The duration of each event ranges from 3 to over 10 h and is separated by a gap of 2–10 h. The gaps between the sets of events could be related to the rocking of the affected field region over and away from the spacecraft, driven by the Planetary Period Oscillation (PPO) [27]. This rocking has been observed in the auroral currents and the cusp at Saturn [28,29]. However, the duration of the gaps is irregular (2–10 h), and there are other examples where gaps are not present, e.g., 2013-100 (Figure 2a). This effect could be further examined by comparing the position of the spacecraft relative to the PPO oscillation in more detail to possibly determine the boundaries of the pulsating region.

Figure 4a–c shows two separate events on 2016-232 (no.21 and no.22 in Table 1) with the MAG data displayed in Figure 4d. The yellow arrow indicates the identified transient flash and a persisting feature in the noon-dusk sector is indicated by a blue arrow. Two flashing events are observed on this day. Figure 4a shows a bright feature in the 21-0 LT sector with lifetime equal to the image integration time (450 s). This event was the only sequence being observed at a very late LT in the duskside. The distribution of location dependence of auroral flashes will be shown in the Section 3.4. Figure 4b,c show another rotating flash with twice the lifetime as the previous event (Figure 4a). This event and the 2014-100 event imply that transient flashes can rotate rapidly either following (Figure 3b,c) or countering (Figure 4b,c) the direction of corotation. In the first example, 2014-100, the flash moves from 12–18 LT (in Figure 3b) to 15–21 LT (in Figure 3c) between the two subexposures. The leading edge was moving at ∼25% of corotation rate. In the second case, 2016-232, the flash rotated from 16-20 LT (in Figure 3b) to 13–17 LT (in Figure 3c) and 5${}^{°}$ poleward, then moved partially into the main oval at 15 LT and 10${}^{°}$ colatitude. The edge was moving 25% of corotation speed as well but in the opposite direction of corotation contrast to the previous example (2014-100). Furthermore, both fast-rotating flashes were seen, in images with similar time integrations, when the main emission was either quiet (Figure 3b,c) or active (Figure 4a–c). This further shows that transient auroral flashes are more localised and can be independent of changes in the auroral dynamics in a global scale.

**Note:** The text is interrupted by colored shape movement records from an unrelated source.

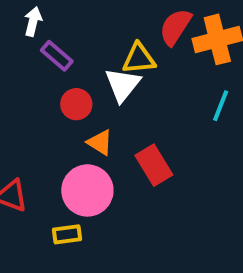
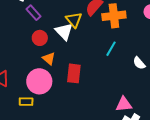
yellow triangle: (139, 59) -> (74, 20), turned 48
white triangle: (123, 85) -> (64, 31), turned -30
red rectangle: (154, 165) -> (74, 73), turned 30

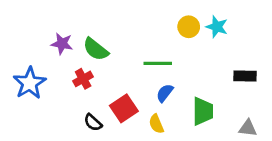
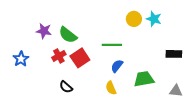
blue star: (30, 83) -> (21, 59), size x0.7
red square: (124, 108) -> (80, 58), moved
green trapezoid: (203, 111) -> (144, 79), turned -100

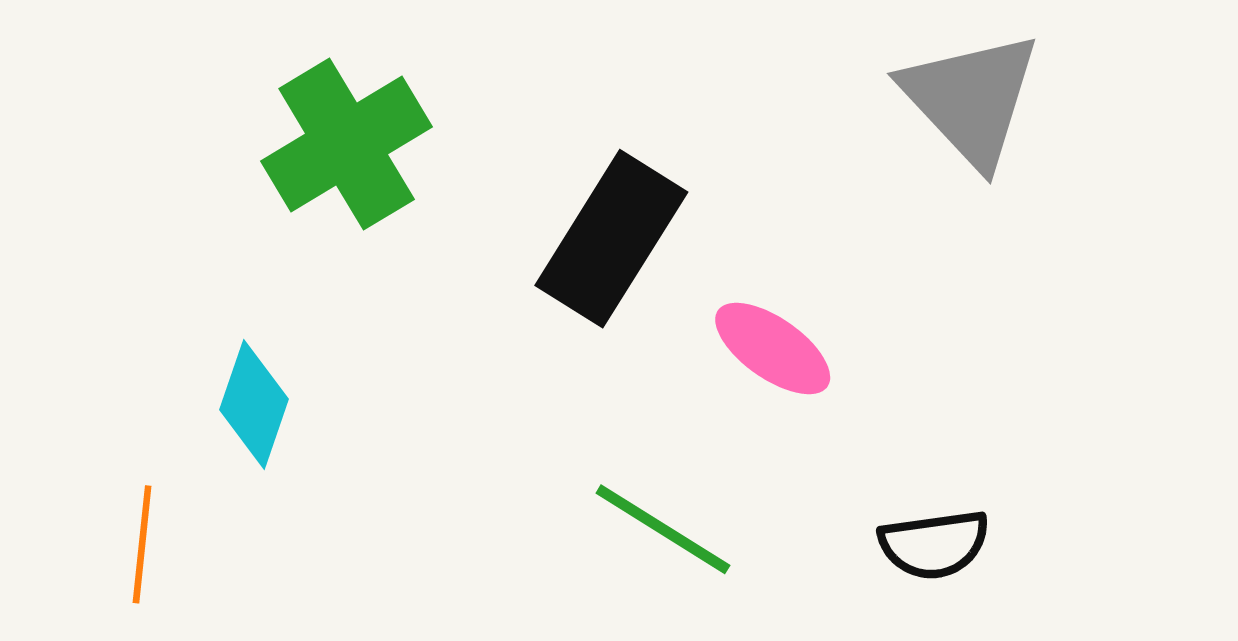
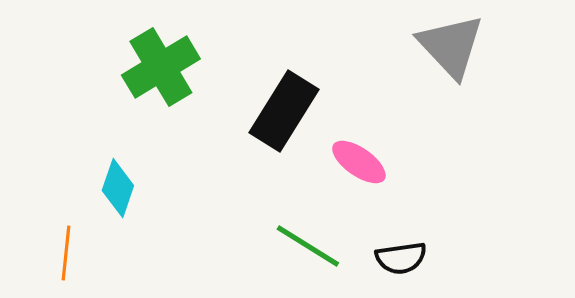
black semicircle: (934, 544) -> (401, 258), moved

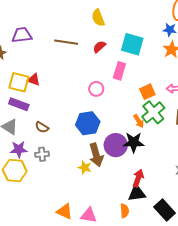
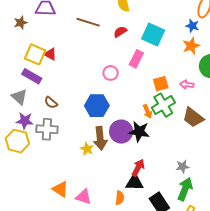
gray cross: (42, 154) -> (47, 129), size x1.5

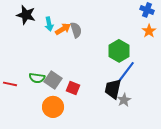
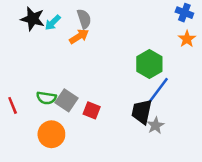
cyan arrow: (49, 24) -> (53, 23), moved, turned 56
gray semicircle: (76, 30) -> (84, 19), moved
red line: (10, 84) -> (13, 105), turned 56
orange circle: (53, 107) -> (51, 134), moved

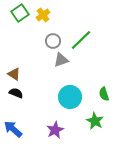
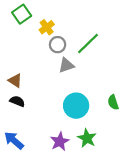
yellow cross: (43, 15) -> (47, 27), moved
green star: (95, 121) -> (87, 138), moved

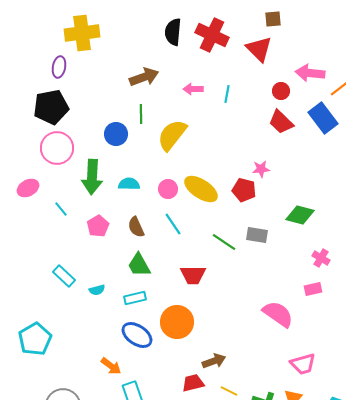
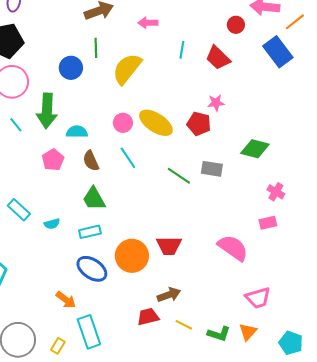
cyan line: (227, 94) -> (182, 50), moved
red trapezoid: (281, 122) -> (218, 58), moved
cyan semicircle: (129, 184) -> (77, 132), moved
cyan line: (61, 209) -> (16, 125), moved
red trapezoid: (193, 275) -> (169, 246), moved

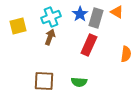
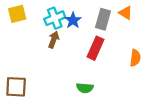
blue star: (80, 14) -> (73, 20), moved
yellow square: (18, 26) -> (17, 14), moved
brown square: (44, 81) -> (16, 87), moved

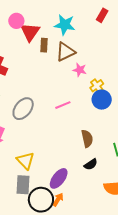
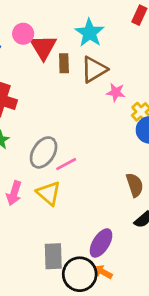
cyan star: (65, 25) -> (90, 33), turned 30
pink line: (63, 105) -> (66, 164), moved
yellow triangle: (25, 161) -> (49, 193), moved
orange arrow: (58, 200) -> (103, 272), turned -88

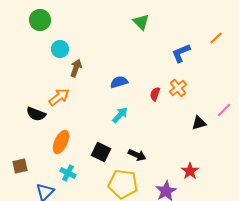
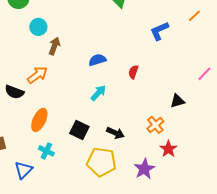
orange cross: (178, 88) -> (155, 125), moved
pink line: (224, 110) -> (204, 74), moved

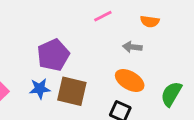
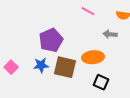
pink line: (103, 16) -> (88, 11), turned 56
orange ellipse: (130, 81) -> (93, 57), moved, turned -35

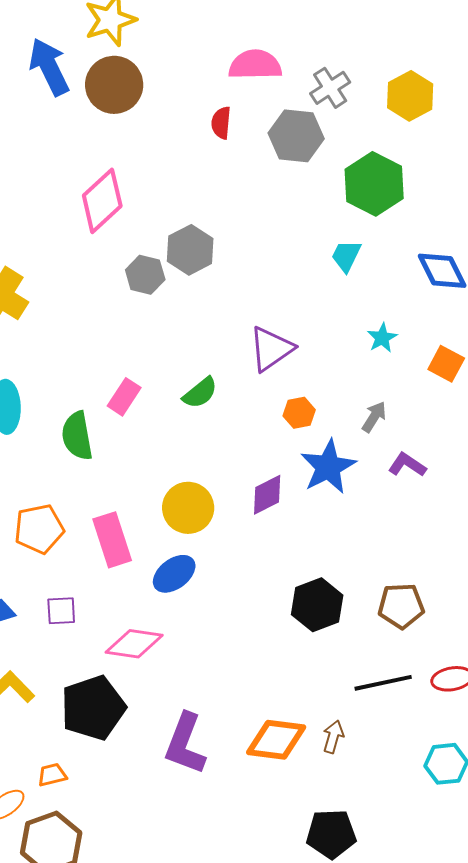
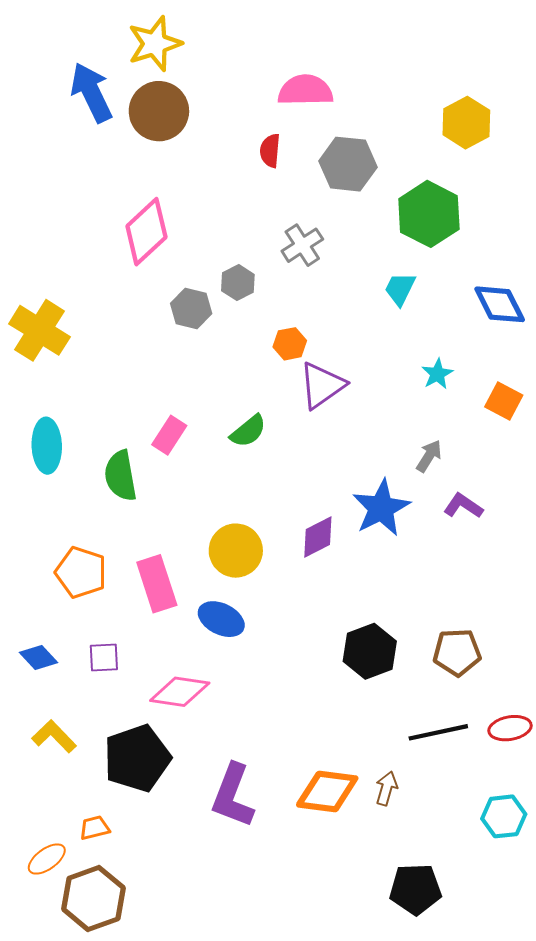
gray cross: (330, 88) -> (302, 245), moved
gray hexagon: (190, 250) -> (238, 283), size x0.7
orange hexagon: (299, 413) -> (290, 344), moved
orange pentagon: (39, 529) -> (81, 572), turned 30
blue ellipse: (174, 574) -> (221, 619), turned 63
black pentagon: (331, 834) -> (415, 889), moved

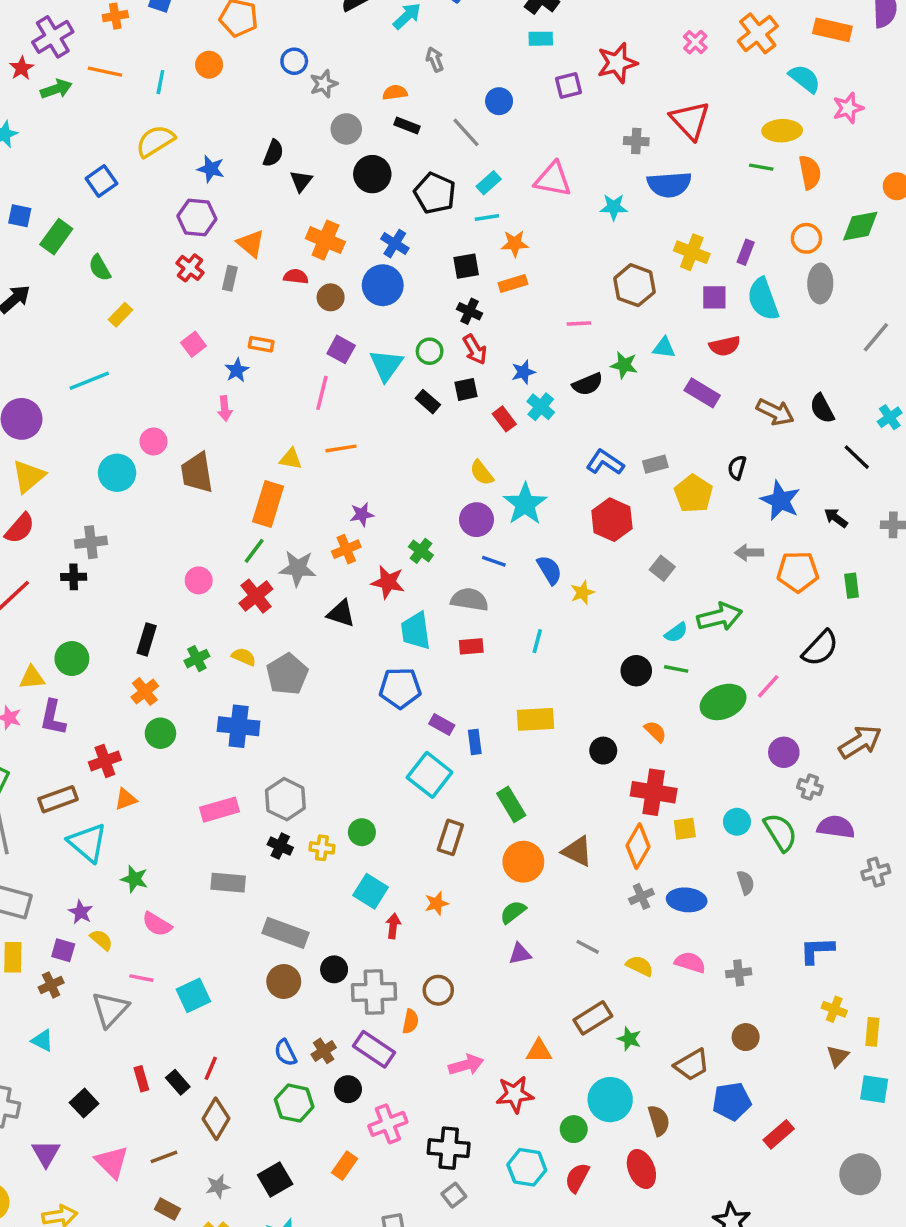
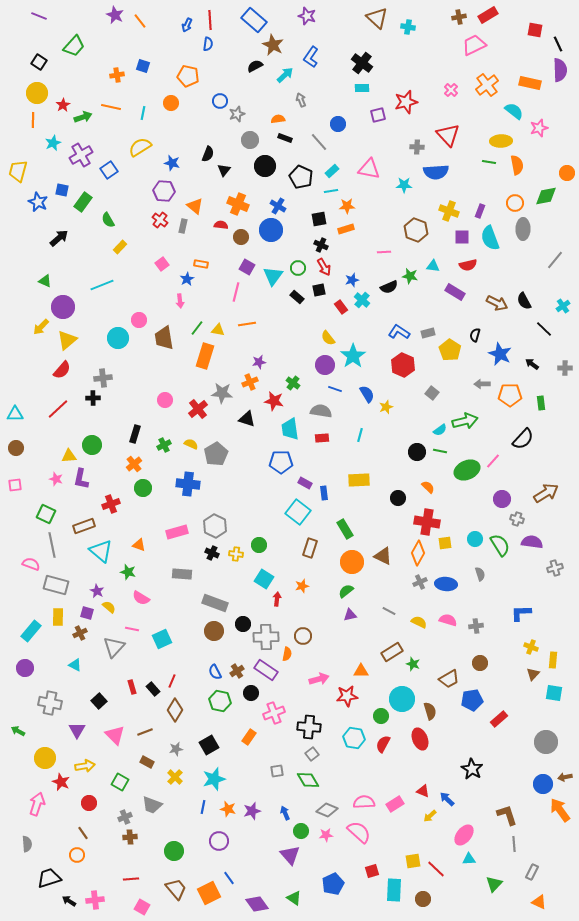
purple cross: (53, 37) -> (81, 155), moved
green line: (254, 551) -> (197, 328), moved
orange triangle: (126, 799) -> (139, 545), moved, turned 40

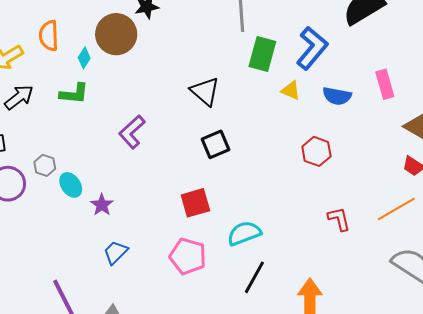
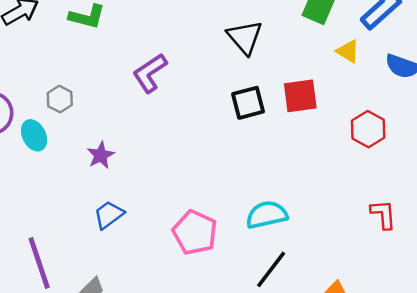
gray hexagon: (45, 165) -> (60, 99), moved
cyan ellipse: (71, 185) -> (34, 135), moved
red square: (195, 203) -> (300, 96), moved

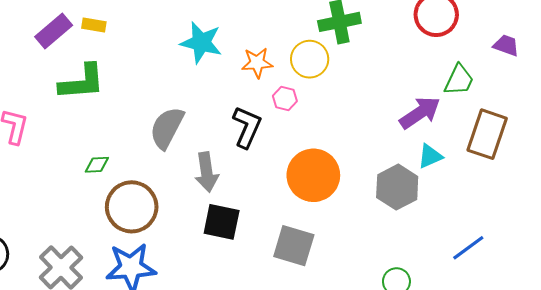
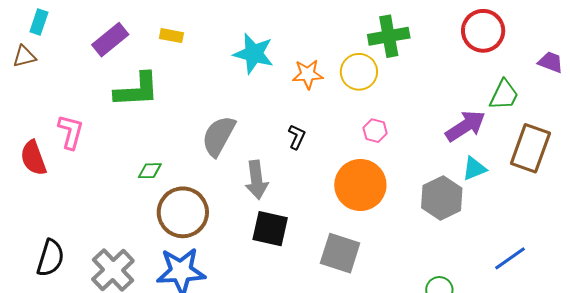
yellow rectangle: (94, 25) -> (171, 36), moved
pink hexagon: (285, 98) -> (375, 131), moved
black L-shape: (247, 127) -> (297, 137), size x0.6

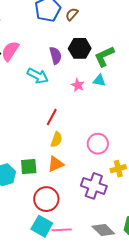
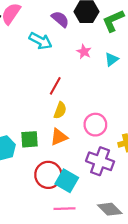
purple semicircle: (56, 56) -> (60, 19), turned -36
cyan triangle: (99, 81) -> (112, 59), moved, turned -48
pink circle: (98, 144) -> (95, 125), moved
cyan square: (42, 226) -> (67, 181), moved

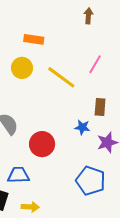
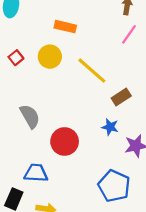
pink line: (95, 64) -> (129, 34), moved
brown rectangle: (100, 107) -> (121, 97), moved, turned 48

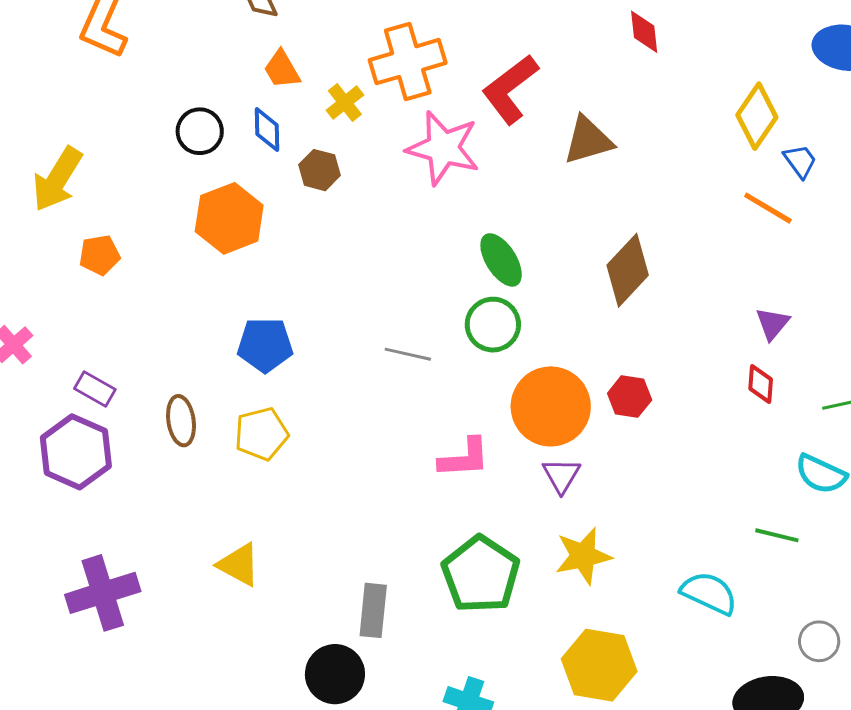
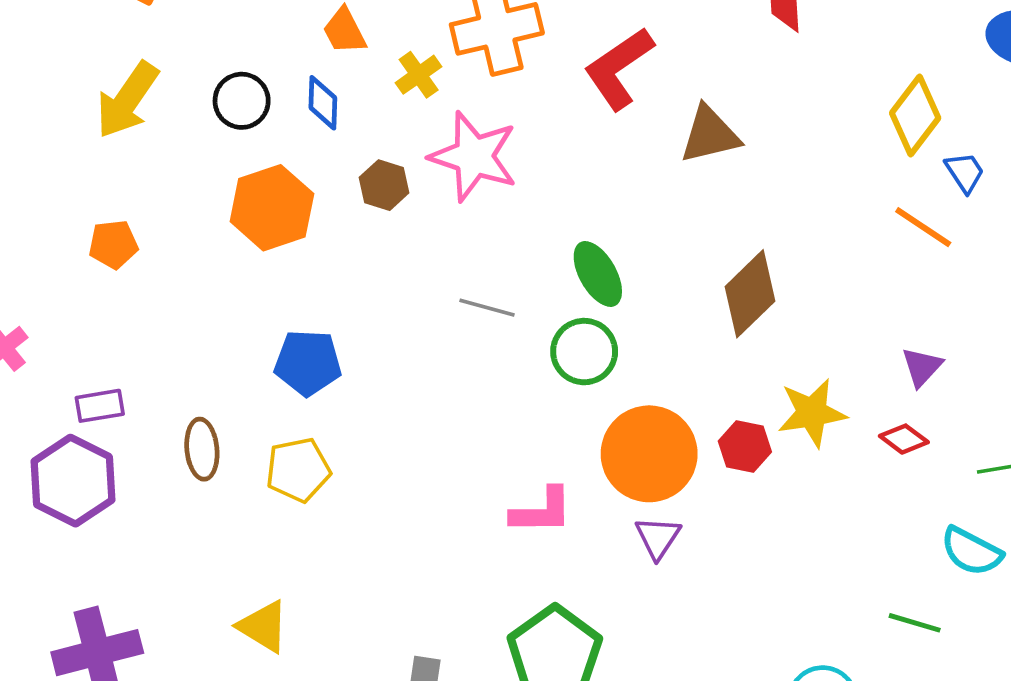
pink star: (443, 148) -> (474, 156), moved
brown hexagon: (319, 170) -> (384, 185), moved
yellow arrow: (57, 179) -> (127, 100), moved
gray line: (408, 354) -> (487, 308), moved
red diamond: (761, 384) -> (904, 439), turned -60
purple rectangle: (95, 389) -> (100, 406), turned -42
yellow star: (583, 556) -> (812, 413), moved

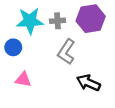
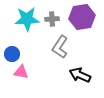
blue circle: (13, 47) -> (12, 54), moved

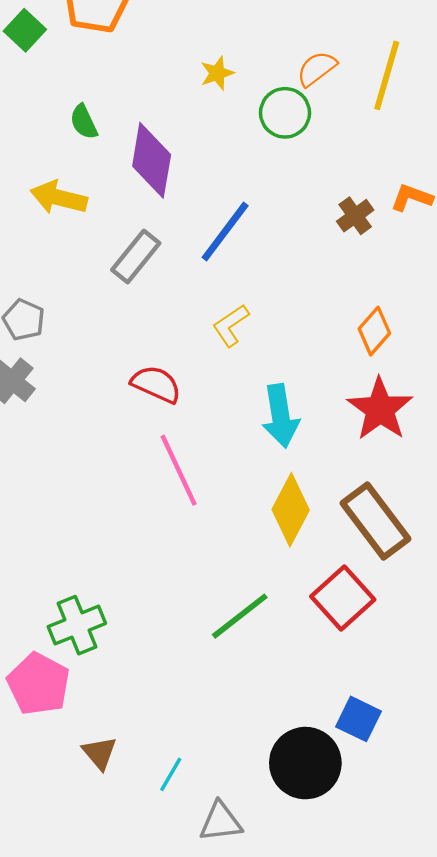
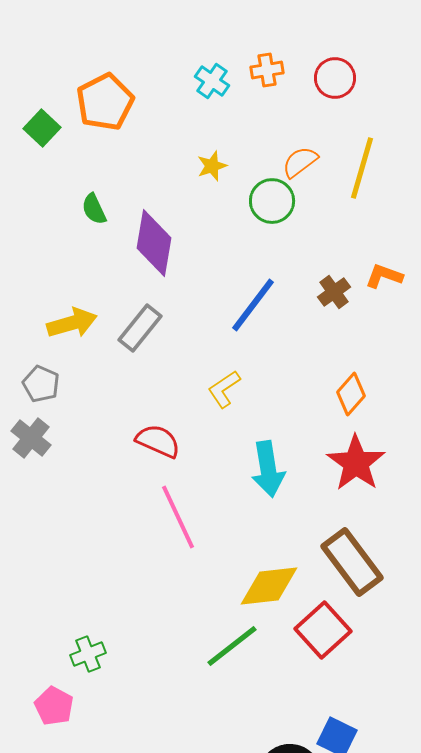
yellow arrow: (59, 198) -> (72, 323), moved, turned 150
blue line: (225, 232) -> (253, 305), moved
yellow diamond: (291, 510) -> (269, 586), moved, turned 56
green cross: (77, 625) -> (88, 654), size x0.7
pink pentagon: (38, 684) -> (54, 706), size x0.7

During the period of HST observations on this day, Cassini was located at ∼18 LT as indicated by the red footprint. Simultaneous with the identification of auroral flashes, two field pulsations were also recorded in the MAG data (Figure 4d) as highlighted by the orange (corresponding to the same time interval as Figure 4a) and blue (corresponding to the same time interval as Figure 4b,c) shadings. It is noticeable that during both pulsed events simultaneous with the two transient auroral flashes, the B_$\varphi$ component exhibited a drop by ∼1 nT. The first pulsation (orange shading) indicates a less lagging field configuration as the B_$\varphi$ diminishes, while the second represents a more leading field as the head of the auroral flash moved to earlier LT compared to Cassini’s footprint.

3.4. Map of Flash Distribution and Cassini Coverage

These transient auroral features may take variable shapes and non-fixed locations of occurrence as pointed out by previous studies [3,9,30], hence constructing a map of distribution (“heat map”) representing their overall latitude and local time dependence would enable us to find links to particular energetic events observed in in-situ measurements.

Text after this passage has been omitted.